Every line of the records that contains the string "boek" counts once; give the total and nothing else.

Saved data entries
--*--
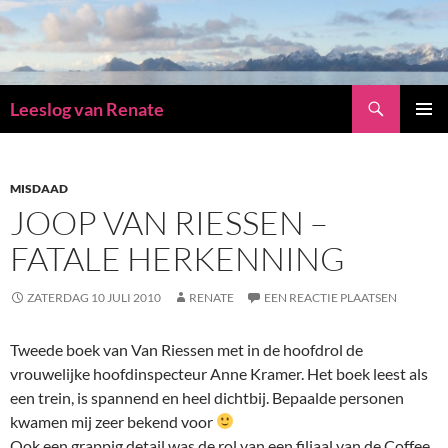
Zoeken
Leeslog van Renate
GA
PRIMAI
NAAR
MENU
DE
INHOUD
MISDAAD
JOOP VAN RIESSEN –
FATALE HERKENNING
ZATERDAG 10 JULI 2010
RENATE
EEN REACTIE PLAATSEN
Tweede boek van Van Riessen met in de hoofdrol de
vrouwelijke hoofdinspecteur Anne Kramer. Het boek leest als
een trein, is spannend en heel dichtbij. Bepaalde personen
kwamen mij zeer bekend voor
Ook een grappig detail was de rol van een filiaal van de Coffee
--*--
Response to the exercise — 2